Ladri assaltano una villetta ma la telecamera li riprende

Penne: due malviventi in azione con zaini, guanti, picconi e passamontagna I filmati al vaglio dei carabinieri. I proprietari: «Adesso viviamo nella paura»
PENNE. Zaini, guanti, picconi e passamontagna. Ladri in azione nel tardo pomeriggio di sabato scorso a Penne nella zona residenziale a ridosso del centro storico. Due malviventi, a volto coperto, molto probabilmente aiutati da un terzo uomo che forse ha fatto da palo, si sono introdotti all’interno di una villetta a schiera forzando una finestra. Ad accorgersi dell’accaduto, dopo una mezz’ora buona, è stata una la figlia maggiore del proprietario di casa. «Hanno messo a leva il vetro della finestra e sono entrati», racconta la ragazza ancora terrorizzata.
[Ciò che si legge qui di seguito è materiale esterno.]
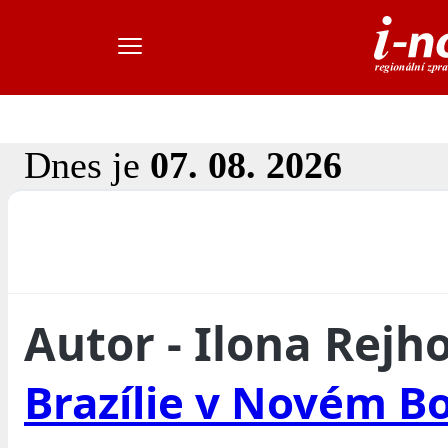
Dnes je
07. 08. 2026
Autor - Ilona Rejh
Brazílie v Novém B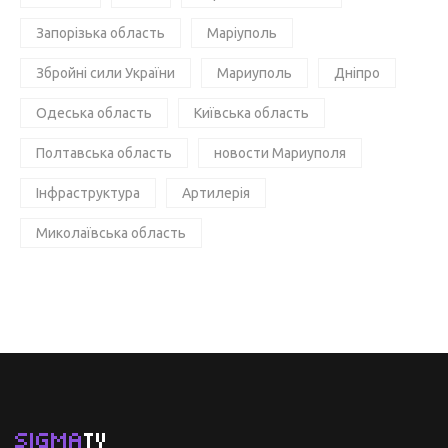
Запорізька область
Маріуполь
Збройні сили України
Мариуполь
Дніпро
Одеська область
Київська область
Полтавська область
новости Мариуполя
Інфраструктура
Артилерія
Миколаївська область
SIGMA
TV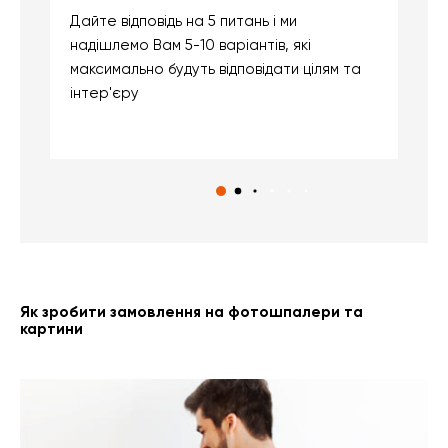
Дайте відповідь на 5 питань і ми
В
надішлемо Вам 5-10 варіантів, які
д
максимально будуть відповідати цілям та
б
інтер'єру
о
с
Як зробити замовлення на фотошпалери та
картини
Dopo i furti in alcune attività commerciali avvenuti nei mesi scorsi, a Penne in tanti tornano a temere i furti in casa. «Hanno fatto tutto in poco più di mezz’ora. Ero uscita per una piccola passeggiata in centro e quando sono tornata, intorno alle 18,50, mi sono accorta subito che qualcosa non andava. Il mio cagnolino di piccola taglia era fuori in giardino, mentre io lo lascio sempre dentro quando esco, e abbaiandomi mi ha spinto a guardare verso la finestra forzata. Sono subito entrata in casa e forse proprio in quel momento i ladri stavano scappando dal piano di sotto» ha raccontato ancora la giovane, che vive in casa con i genitori e la sorella più piccola.
«Adesso viviamo nella paura, io personalmente non dormo da tre giorni. Spero davvero che i carabinieri riescano a risalire agli autori del furto», ha detto ancora la ragazza che ha preferito non rivelare la sua identità. I ladri, nel fuggire, pare abbiano anche dimenticato alcuni strumenti da scasso utilizzati per entrare nell’abitazione. Il piccone, utilizzato per forzare la finestra, è stato ritrovato in giardino e sequestrato dai carabinieri della compagnia di Penne. Sempre sabato, la sera, un altro furto si è verificato nella zona di Cepagatti, ma non c’è certezza che i due atti criminosi siano da ritenersi collegati. Dalle immagini delle fotocamere di videosorveglianza installate nell’abitazione, ora al vaglio dei militari diretti dal capitano Giovanni De Rosa, si spera si riesca a risalire agli autori del furto. I fotogrammi non lasciano spazio a tanti dubbi e uno dei malviventi in particolare è stato ripreso nitidamente. «Non è tanto per l’oro portato via, quanto per l’intimità della nostra casa che ci è stata sottratta. In questo momento non mi sento tranquilla», ha concluso la ragazza pennese derubata in casa.